Task details:
The count of lines below that include the string "турнира" is the whole answer; write it alone.
::::::
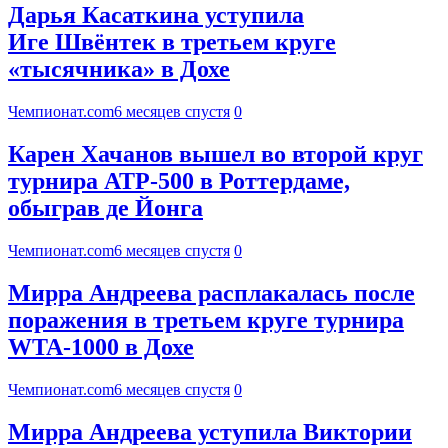
Дарья Касаткина уступила
Иге Швёнтек в третьем круге
«тысячника» в Дохе
Чемпионат.com
6 месяцев спустя
0
Карен Хачанов вышел во второй круг
турнира ATP-500 в Роттердаме,
обыграв де Йонга
Чемпионат.com
6 месяцев спустя
0
Мирра Андреева расплакалась после
поражения в третьем круге турнира
WTA-1000 в Дохе
Чемпионат.com
6 месяцев спустя
0
Мирра Андреева уступила Виктории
::::::
Result of the exercise:
2